DockerEnvironment.execute() now detects the No such container / is not running error after a non-zero exit (gated on persist_across_processes) and calls _recreate_container(): tries label-based reuse first, falls back to a fresh container replaying the same image + full all_run_args set, re-runs init_session(), and retries the command once. A genuine non-zero exit is not misclassified as container-gone.

Differences from #36631 as submitted

The original had no tests (contributing guide requires them for bug fixes). This salvage adds tests/tools/test_docker_environment.py coverage:

  • _is_container_gone pattern matching, including the negative/control case (an ordinary command failure must not match)
  • the detect → recreate → retry success path
  • the persist_across_processes=False opt-out (recovery must not run)
  • the ordinary-failure passthrough (no spurious recreation on a real non-zero exit)

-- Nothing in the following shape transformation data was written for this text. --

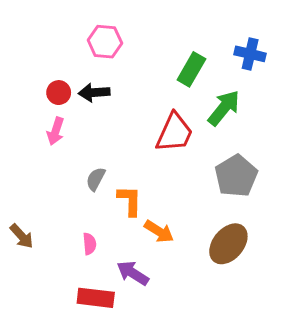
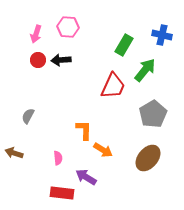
pink arrow: (56, 131) -> (36, 34), moved
gray semicircle: (96, 179) -> (28, 116), moved
brown arrow: (22, 236) -> (14, 153), turned 150

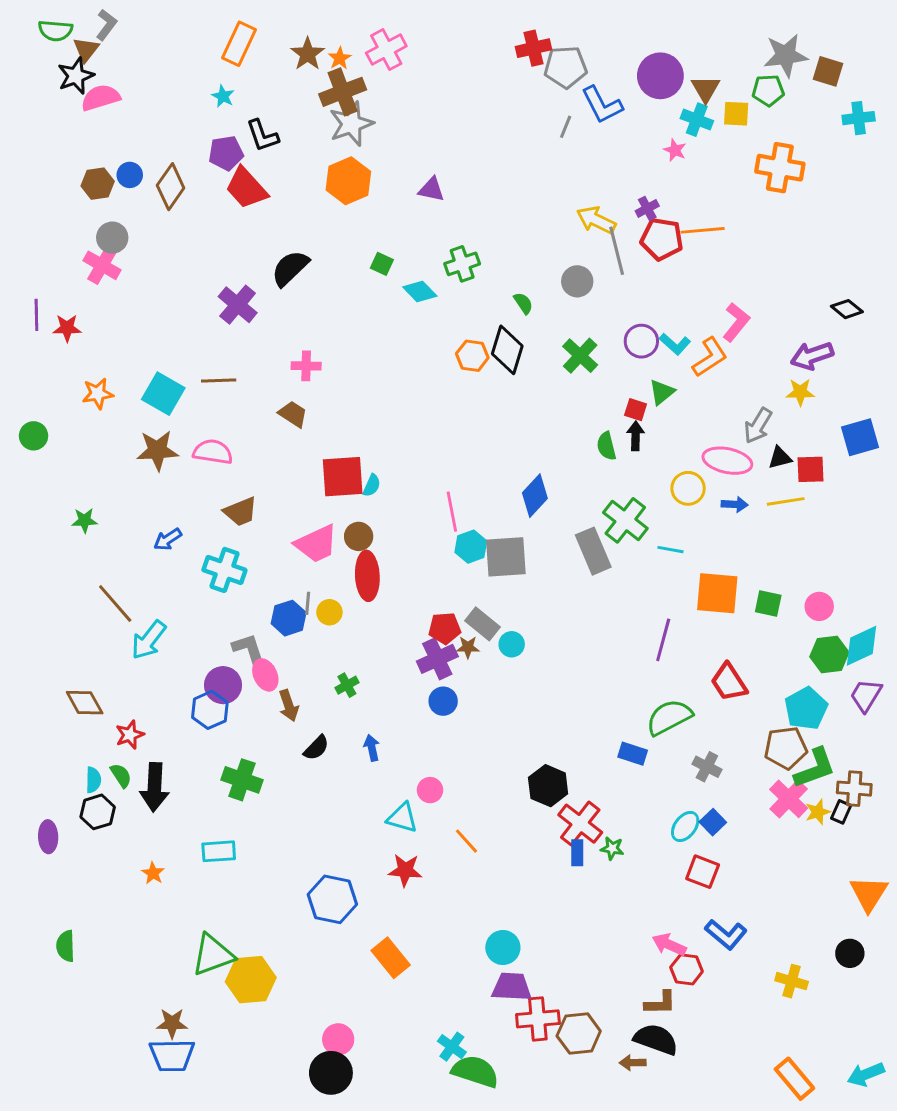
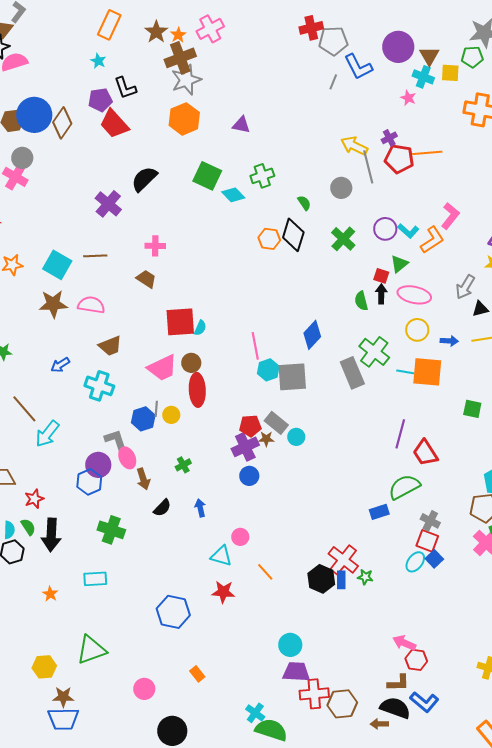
blue circle: (130, 175) -> (34, 115), size x2.0
green square: (382, 264) -> (207, 176), size x1.8
pink ellipse: (727, 461) -> (414, 295), moved
orange square: (717, 593) -> (427, 372), moved
red trapezoid: (729, 682) -> (425, 453), moved
blue rectangle: (633, 754) -> (379, 512), turned -36
black hexagon: (548, 786) -> (321, 579), moved
red square: (703, 872) -> (427, 541), moved
blue L-shape: (726, 934) -> (424, 702), moved
orange rectangle: (391, 958) -> (197, 674), moved, size x0.6
yellow hexagon: (251, 980) -> (44, 667), moved, size x0.7
pink circle: (338, 1039) -> (144, 689), moved

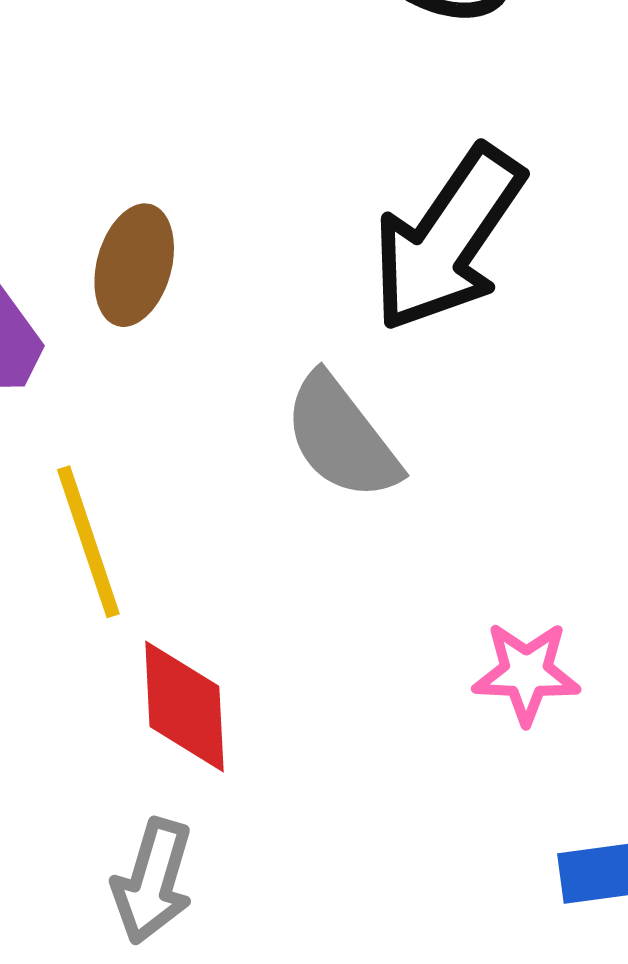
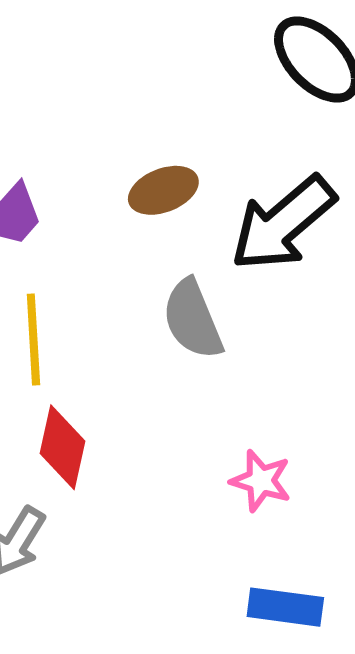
brown ellipse: (134, 265) -> (163, 190), moved, turned 38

_make_dummy_env now forwards persist_across_processes. The fix itself is @annguyenNous's, unchanged in behavior.

Verification

  • Unit: 67/67 in test_docker_environment.py (4 new + all existing).
  • Live E2E against the real docker daemon: started a persistent container, docker rm -f'd it out-of-band, and the next execute() transparently recreated a fresh container and succeeded; a follow-up command worked in the recovered container; a real exit N passed through without triggering recovery.

Closes #36631. Fixes #36266.

… mode (salvage #36631)

Salvage of #36631 (@annguyenNous), rebased onto current main with
regression tests added. Fixes #36266.

When a persistent Docker sandbox container is removed out-of-band (idle
reaper, `docker prune`, OOM kill, daemon restart), the gateway kept
issuing `docker exec` against the dead container ID, returning
"No such container" on every subsequent tool call — the agent was
permanently blocked until the gateway process restarted.

DockerEnvironment.execute() now detects the "No such container" /
"is not running" error after a non-zero exit (gated on
persist_across_processes) and calls _recreate_container(): it tries
label-based reuse first, falls back to a fresh container replaying the
same image + full all_run_args set, re-runs init_session(), and retries
the command once. A genuine non-zero exit is NOT misclassified as
container-gone.

Differs from #36631 as submitted: adds the tests the original lacked.
tests/tools/test_docker_environment.py covers _is_container_gone pattern
matching (incl. the negative/control case), the recover-and-retry path,
the persist_across_processes=False opt-out (no recovery), and the
ordinary-failure passthrough (no spurious recreation). _make_dummy_env
now forwards persist_across_processes.

Verified:
- Unit: 67/67 in test_docker_environment.py (4 new + existing).
- Live E2E against the real docker daemon: started a persistent
  container, `docker rm -f`'d it out-of-band, and the next execute()
  transparently recreated a fresh container and succeeded; a follow-up
  command worked in the recovered container; a real `exit N` passed
  through without triggering recovery.

Co-authored-by: annguyenNous <annguyenNous@users.noreply.github.com>
@github-actions

github-actions Bot commented Jun 5, 2026

Copy link
Copy Markdown
Contributor

🔎 Lint report: fix/docker-recover-out-of-band-removal-salvage-36631 vs origin/main

ruff

Total: 0 on HEAD, 0 on base (➖ 0)

🆕 New issues: none

✅ Fixed issues: none

Unchanged: 0 pre-existing issues carried over.

ty (type checker)

Total: 9840 on HEAD, 9840 on base (➖ 0)

🆕 New issues: none

✅ Fixed issues: none

Unchanged: 5102 pre-existing issues carried over.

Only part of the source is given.